Operasyonlar medya kuruluşlarına da sıçradı, çok sayıda televizyon
kanalı, radyo, gazete ve dergi kapatıldı; en sonunda da 29
yayınevi.
Bu medya kuruluşlarının önemli bölümündeki gazeteci, yazar ve
televizyon yorumcusunun Ergenekon, Balyoz, Poyrazköy, Askeri
Casusluk gibi Fethullahçı savcı ve yargıçlar tarafından tezgâhlanan
kumpaslarda üstlendikleri görevleri nasıl bir başarıyla yerine
getirdiklerine tanık olduk.
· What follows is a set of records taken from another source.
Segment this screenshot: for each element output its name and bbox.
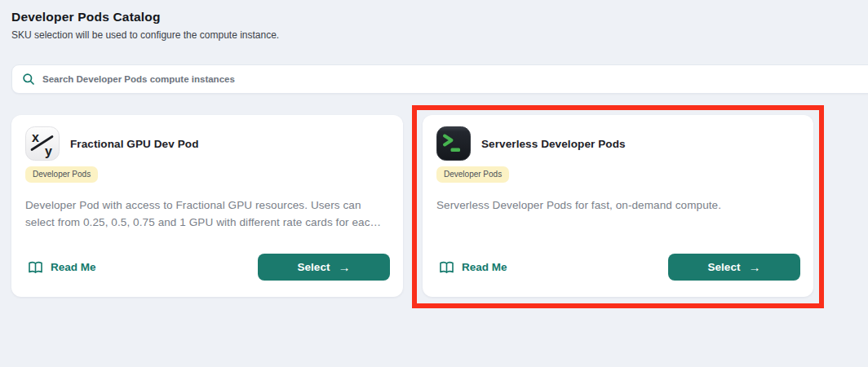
spacer	[436, 214, 800, 254]
read-me-label: Read Me	[462, 261, 507, 273]
open-book-icon	[28, 261, 43, 274]
svg-text:x: x	[32, 130, 39, 144]
read-me-link[interactable]: Read Me	[28, 261, 96, 274]
card-title: Fractional GPU Dev Pod	[70, 138, 198, 150]
card-footer: Read Me Select →	[25, 254, 390, 281]
card-title: Serverless Developer Pods	[481, 138, 626, 150]
category-badge: Developer Pods	[25, 166, 98, 183]
svg-text:y: y	[45, 144, 52, 158]
read-me-link[interactable]: Read Me	[439, 261, 507, 274]
search-input[interactable]	[42, 74, 867, 84]
card-fractional-gpu-dev-pod: x y Fractional GPU Dev Pod Developer Pod…	[11, 115, 403, 297]
fraction-xy-icon: x y	[25, 126, 60, 161]
card-footer: Read Me Select →	[436, 254, 800, 281]
card-description: Developer Pod with access to Fractional …	[25, 197, 390, 231]
terminal-icon	[436, 126, 471, 161]
page-header: Developer Pods Catalog SKU selection wil…	[11, 10, 279, 41]
select-button[interactable]: Select →	[258, 254, 390, 281]
card-header: Serverless Developer Pods	[436, 126, 800, 161]
search-bar[interactable]	[11, 64, 868, 94]
card-serverless-developer-pods: Serverless Developer Pods Developer Pods…	[423, 115, 813, 297]
page-title: Developer Pods Catalog	[11, 10, 279, 24]
select-label: Select	[298, 261, 330, 273]
arrow-right-icon: →	[748, 261, 760, 273]
arrow-right-icon: →	[338, 261, 350, 273]
search-icon	[22, 73, 35, 86]
page-subtitle: SKU selection will be used to configure …	[11, 29, 279, 41]
select-button[interactable]: Select →	[668, 254, 800, 281]
card-header: x y Fractional GPU Dev Pod	[25, 126, 390, 161]
spacer	[25, 231, 390, 254]
read-me-label: Read Me	[51, 261, 96, 273]
select-label: Select	[708, 261, 741, 273]
card-description: Serverless Developer Pods for fast, on-d…	[436, 197, 800, 214]
category-badge: Developer Pods	[436, 166, 509, 183]
open-book-icon	[439, 261, 454, 274]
Açılan her dava için ayrı bir linç
kampanyası başlatıyorlardı. Yüzlerce masum insan yıllarca
hapislerde çürütüldü, gelecekleri karartıldı.
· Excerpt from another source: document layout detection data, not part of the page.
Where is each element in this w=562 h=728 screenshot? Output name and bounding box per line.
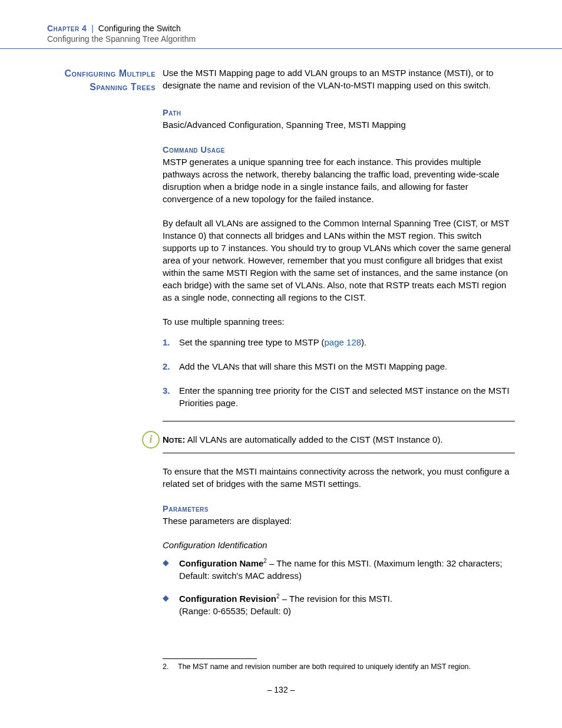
header-subsection: Configuring the Spanning Tree Algorithm <box>47 34 515 44</box>
content-column: Path Basic/Advanced Configuration, Spann… <box>163 108 515 409</box>
content-column-2: To ensure that the MSTI maintains connec… <box>163 465 515 671</box>
diamond-bullet-icon: ◆ <box>163 592 179 617</box>
page-header: Chapter 4 | Configuring the Switch Confi… <box>0 0 562 49</box>
parameters-intro: These parameters are displayed: <box>163 515 515 527</box>
step-item: 2. Add the VLANs that will share this MS… <box>163 360 515 373</box>
parameter-body: Configuration Name2 – The name for this … <box>179 557 515 582</box>
parameter-body: Configuration Revision2 – The revision f… <box>179 592 515 617</box>
note-label: Note: <box>163 434 185 444</box>
page-link[interactable]: page 128 <box>325 337 362 347</box>
note-content: Note: All VLANs are automatically added … <box>163 426 515 453</box>
footnote: 2. The MST name and revision number are … <box>163 663 515 671</box>
note-rule-top <box>163 421 515 421</box>
parameters-group-title: Configuration Identification <box>163 539 515 551</box>
chapter-label: Chapter 4 <box>47 24 87 33</box>
step-number: 2. <box>163 360 179 373</box>
steps-list: 1. Set the spanning tree type to MSTP (p… <box>163 336 515 409</box>
side-heading: Configuring Multiple Spanning Trees <box>47 67 163 94</box>
parameter-desc-line2: (Range: 0-65535; Default: 0) <box>179 606 291 616</box>
command-usage-heading: Command Usage <box>163 145 515 154</box>
step-item: 1. Set the spanning tree type to MSTP (p… <box>163 336 515 348</box>
path-heading: Path <box>163 108 515 117</box>
parameters-heading: Parameters <box>163 504 515 513</box>
step-body: Enter the spanning tree priority for the… <box>179 384 515 409</box>
command-usage-p1: MSTP generates a unique spanning tree fo… <box>163 156 515 205</box>
footnote-text: The MST name and revision number are bot… <box>178 663 471 671</box>
step-text-post: ). <box>361 337 366 347</box>
step-body: Set the spanning tree type to MSTP (page… <box>179 336 515 348</box>
step-body: Add the VLANs that will share this MSTI … <box>179 360 515 373</box>
header-section: Configuring the Switch <box>98 24 181 33</box>
command-usage-p2: By default all VLANs are assigned to the… <box>163 217 515 304</box>
header-top-line: Chapter 4 | Configuring the Switch <box>47 24 515 33</box>
step-number: 3. <box>163 384 179 409</box>
path-text: Basic/Advanced Configuration, Spanning T… <box>163 118 515 131</box>
parameter-desc-line1: – The revision for this MSTI. <box>280 594 392 604</box>
parameters-list: ◆ Configuration Name2 – The name for thi… <box>163 557 515 617</box>
parameter-name: Configuration Revision <box>179 594 276 604</box>
note-block: i Note: All VLANs are automatically adde… <box>139 426 515 453</box>
page-number: – 132 – <box>47 685 515 694</box>
after-note-paragraph: To ensure that the MSTI maintains connec… <box>163 465 515 490</box>
document-page: Chapter 4 | Configuring the Switch Confi… <box>0 0 562 728</box>
step-text-pre: Set the spanning tree type to MSTP ( <box>179 337 325 347</box>
info-icon: i <box>142 431 160 449</box>
parameter-item: ◆ Configuration Name2 – The name for thi… <box>163 557 515 582</box>
header-divider: | <box>91 24 94 33</box>
section-intro-row: Configuring Multiple Spanning Trees Use … <box>47 67 515 94</box>
step-number: 1. <box>163 336 179 348</box>
footnote-rule <box>163 658 257 659</box>
body-area: Configuring Multiple Spanning Trees Use … <box>0 49 562 694</box>
footnote-number: 2. <box>163 663 178 671</box>
parameter-item: ◆ Configuration Revision2 – The revision… <box>163 592 515 617</box>
note-text: All VLANs are automatically added to the… <box>185 434 442 444</box>
step-item: 3. Enter the spanning tree priority for … <box>163 384 515 409</box>
parameter-name: Configuration Name <box>179 558 263 568</box>
diamond-bullet-icon: ◆ <box>163 557 179 582</box>
command-usage-p3: To use multiple spanning trees: <box>163 315 515 328</box>
note-rule-bottom <box>163 453 515 453</box>
intro-paragraph: Use the MSTI Mapping page to add VLAN gr… <box>163 67 515 91</box>
note-icon-wrap: i <box>139 431 163 449</box>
Sanıklar için tahliye söz konusu oldu mu ağız birliği ederek,
“serbest bırakılmasınlar” diye yaygara kopartıyorlardı. Kimi
sanıklar ölümcül hastaymış, günleri sayılıymış bunlar için
önemsizdi.
Adalet bunlar için hiçbir şey ifade etmiyordu.
***
Ne var ki biz onlar gibi değiliz.
Bize ne kadar düşmanlık etmiş olurlarsa olsunlar bir hukuk
devletinde onların da adil yargılanmayı hak ettiklerini
düşünüyorum.
Haklarında gözaltı kararı bulunan veya gözaltına alınan kimi
gazeteci ve yazarlar var ki FETÖ ile doğrudan bir bağlantıları
olduğuna, darbe girişimini desteklemiş olabileceklerini
düşünemiyorum. Örneğin, gözaltına alınan Şahin
Alpay, Ali Bulaçya da 47 kişilik
listede adı bulunan Hilmi Yavuz gibi.
Hiçbir düşünce akrabalığım olmayan, birçok yazısını okurken
tüylerim diken diken
olan Nazlı Ilıcak için
de aynı kanıdayım.
Türkiye’de hiçbir gazeteci/yazar yazdığı gazete nedeniyle, eğer
şiddeti, darbeyi, terörü savunmuyorsa düşünceleri nedeniyle baskı
görmemeli.
Kapatılan 29 yayınevinin yayın programlarına bakıyorum;
hiçbirinde Fethullah Gülen’inkiler de dahil
mahkemece yasaklanmış yayın yok! Bu kapatılma gerekçesinin
kamuoyuyla paylaşılmasında yarar olduğu kanısındayım.